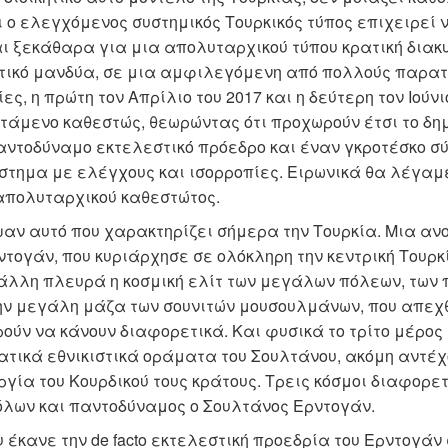
ι ο ελεγχόμενος συστημικός Τουρκικός τύπος επιχειρεί
αι ξεκάθαρα για μια απολυταρχικού τύπου κρατική διακ
τικό μανδύα, σε μια αμφιλεγόμενη από πολλούς παρατη
, η πρώτη τον Απρίλιο του 2017 και η δεύτερη τον Ιούνι
στάμενο καθεστώς, θεωρώντας ότι προχωρούν έτσι το δη
παντοδύναμο εκτελεστικό πρόεδρο και έναν γκροτέσκο σ
ύστημα με ελέγχους και ισορροπίες. Ειρωνικά θα λέγαμ
 απολυταρχικού καθεστώτος.
αν αυτό που χαρακτηρίζει σήμερα την Τουρκία. Μια αν
ντογάν, που κυριάρχησε σε ολόκληρη την κεντρική Τουρκ
άλλη πλευρά η κοσμική ελίτ των μεγάλων πόλεων, των π
ην μεγάλη μάζα των σουνιτών μουσουλμάνων, που απεχθ
ρούν να κάνουν διαφορετικά. Και φυσικά το τρίτο μέρος 
ικά εθνικιστικά οράματα του Σουλτάνου, ακόμη αντέχο
ργία του Κουρδικού τους κράτους. Τρεις κόσμοι διαφορετ
 όλων και παντοδύναμος ο Σουλτάνος Ερντογάν.
 έκανε την de facto εκτελεστική προεδρία του Ερντογάν 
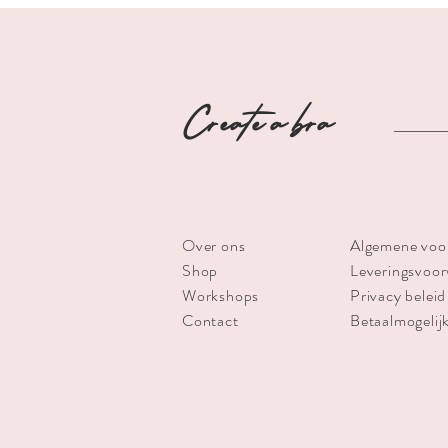
Create a bra
Over ons
Algemene voo
Shop
Leveringsvoo
Workshops
Privacy beleid
Contact
Betaalmogelij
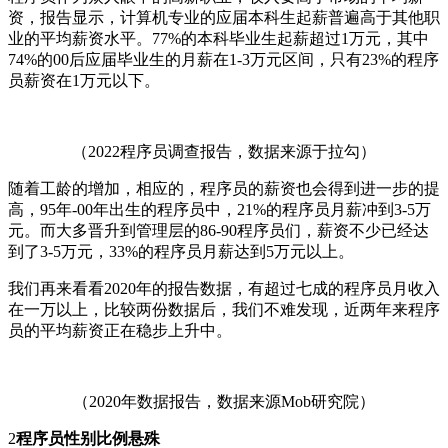
资，报告显示，计算机专业的应届本科生起薪普遍高于其他职
业的平均薪资水平。77%的本科毕业生起薪超过1万元，其中
74%的00后应届毕业生的月薪在1-3万元区间，只有23%的程序
员薪资在1万元以下。
（2022程序员调查报告，数据来源于拉勾）
随着工龄的增加，相应的，程序员的薪资也会得到进一步的提
高，95年-00年出生的程序员中，21%的程序员月薪冲到3-5万
元。而大多晋升到管理层的86-90程序员们，薪资不少已经达
到了3-5万元，33%的程序员月薪达到5万元以上。
我们再来看看2020年的报告数据，有超过七成的程序员月收入
在一万以上，比较两份数据后，我们不难发现，近两年来程序
员的平均薪资正在稳步上升中。
（2020年数据报告，数据来源Mob研究院）
2
程序员性别比例悬殊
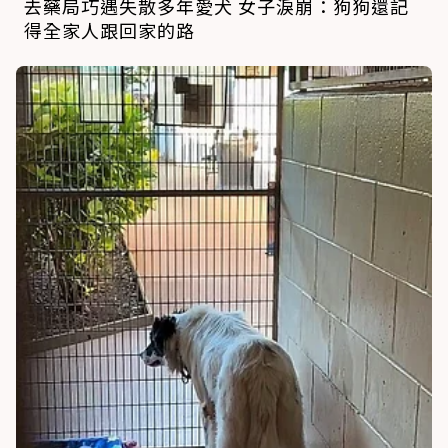
去藥局巧遇失散多年愛犬 女子淚崩：狗狗還記
得全家人跟回家的路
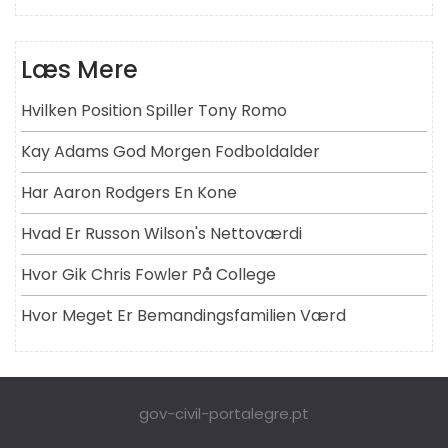
Læs Mere
Hvilken Position Spiller Tony Romo
Kay Adams God Morgen Fodboldalder
Har Aaron Rodgers En Kone
Hvad Er Russon Wilson's Nettoværdi
Hvor Gik Chris Fowler På College
Hvor Meget Er Bemandingsfamilien Værd
gov-civil-portalegre.pt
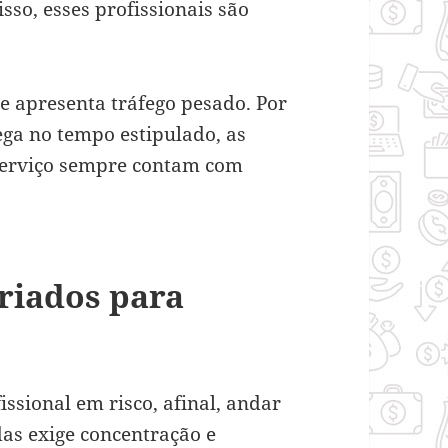
sso, esses profissionais são
e apresenta tráfego pesado. Por
ga no tempo estipulado, as
serviço sempre contam com
riados para
issional em risco, afinal, andar
das exige concentração e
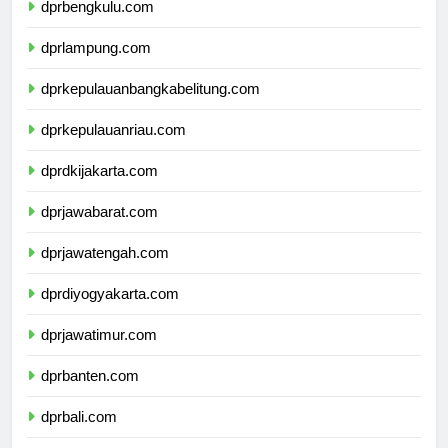
dprbengkulu.com
dprlampung.com
dprkepulauanbangkabelitung.com
dprkepulauanriau.com
dprdkijakarta.com
dprjawabarat.com
dprjawatengah.com
dprdiyogyakarta.com
dprjawatimur.com
dprbanten.com
dprbali.com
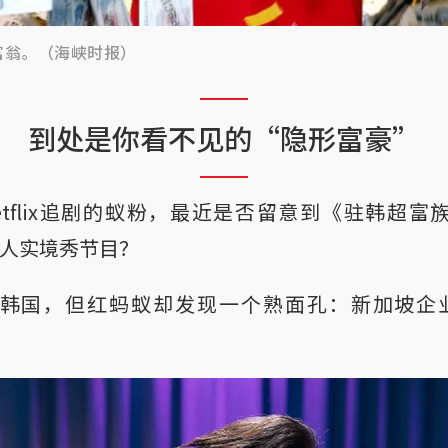
富翁。（海峡时报）
到处是你看不见的“隐形富豪”
flix追剧的蚁粉，最近是否留意到《驻韩超富族》（Su
真人实境秀节目？
韩国，但红蚂蚁却发现一个熟面孔：新加坡企业家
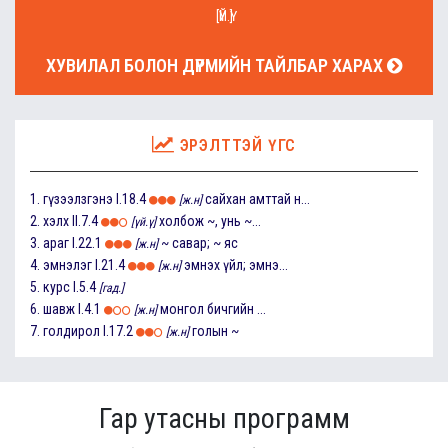
[ҮЙ.Ү]
ХУВИЛАЛ БОЛОН ДҮРМИЙН ТАЙЛБАР ХАРАХ
ЭРЭЛТТЭЙ ҮГС
1.
гүзээлзгэнэ
I.18.4
сайхан амттай н...
[ж.н]
2.
хэлх
II.7.4
холбож ~, унь ~...
[үй.ү]
3.
араг
I.22.1
~ савар; ~ яс
[ж.н]
4.
эмнэлэг
I.21.4
эмнэх үйл; эмнэ...
[ж.н]
5.
курс
I.5.4
[гад.]
6.
шавж
I.4.1
монгол бичгийн ...
[ж.н]
7.
голдирол
I.17.2
голын ~
[ж.н]
Гар утасны программ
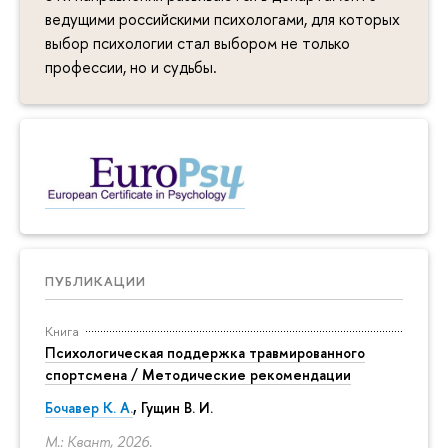
ведущими российскими психологами, для которых
выбор психологии стал выбором не только
профессии, но и судьбы.
ПУБЛИКАЦИИ
Книга
Психологическая поддержка травмированного
спортсмена / Методические рекомендации
Бочавер К. А.
, Гущин В. И.
М.: Квант, 2026.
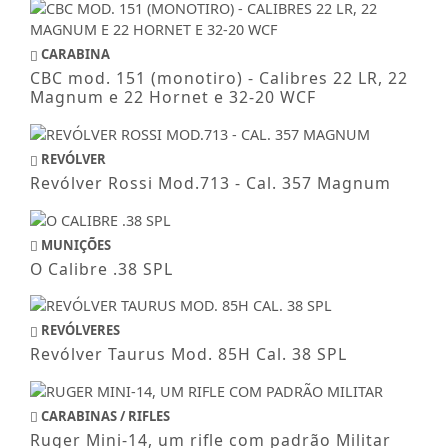
CARABINA
CBC mod. 151 (monotiro) - Calibres 22 LR, 22
Magnum e 22 Hornet e 32-20 WCF
REVÓLVER
Revólver Rossi Mod.713 - Cal. 357 Magnum
MUNIÇÕES
O Calibre .38 SPL
REVÓLVERES
Revólver Taurus Mod. 85H Cal. 38 SPL
CARABINAS / RIFLES
Ruger Mini-14, um rifle com padrão Militar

**Exercise instructions:**
Your task is to count the lines of the records that contain "Hvor". Answer with only that number.

**Output for this exercise:**
2